This post was written by Seth R. Parker, Esq., an associate in our Family Law Practice Group, residence in the Roseland, New Jersey office.
I was recently before a trial court judge that had mistakenly denied my motion for reconsideration of his pendente lite Order on the papers because I had filed my application more than twenty days after the entry of his Order. When I politely advised him that his Order was not a final judgment or order and therefore was not bound by the prescribed deadline because each and every clause of it contained the phrase, without prejudice, he seemed frankly puzzled. I then provided him with a supplementary copy of R. 4:49-2, and an Amended Order was swiftly issued.
When I recently read the unpublished appellate decision in M.M. v. M.G., I began to realize how a failure to appreciate this distinction of what is a final order and what is not, can have grave and sometimes quirky consequences in the world of Family Law. In that case, the Appellate Division reversed and remanded a trial judge’s decision to deny a litigant a hearing when he learned that he may not have been the natural father of his presumed son.

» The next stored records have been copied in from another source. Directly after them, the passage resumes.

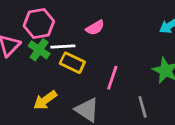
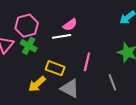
white line: (63, 47) -> (62, 36), moved
yellow rectangle: (72, 63) -> (55, 68), moved

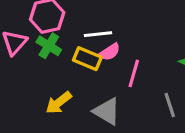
pink semicircle: (70, 25) -> (110, 52), moved
yellow rectangle: (55, 68) -> (87, 59), moved

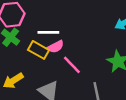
pink line: (134, 73) -> (72, 65), turned -66

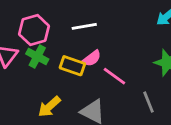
white line: (48, 32) -> (84, 26), moved

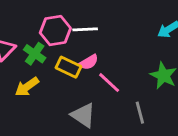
pink hexagon: (34, 30) -> (55, 30), moved
yellow arrow: (49, 107) -> (27, 87), moved

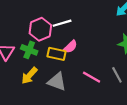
pink line: (109, 83) -> (92, 77), moved
gray triangle: (83, 115) -> (57, 82), moved

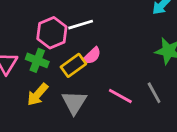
yellow rectangle: (56, 54) -> (73, 65), turned -48
gray triangle: (57, 82) -> (74, 102), turned 42

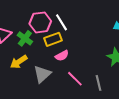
white line: (81, 25) -> (61, 22), turned 60
pink semicircle: (92, 56) -> (62, 56), moved
yellow rectangle: (73, 65) -> (53, 39), moved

M.G., or Matt as he is known in the decision, was married to M.M., known as Mary, in 1989. Two children were born of their marriage, Lance and Adam. The parties were divorced in 1999. In 2009, Matt was adroitly approached by a family friend, Neil (I presume Neil ceased to be one after he spoke with Matt), and told that he, and not Matt, was Lance’s real father. Neil provided Matt with a paternity test that confirmed his belief.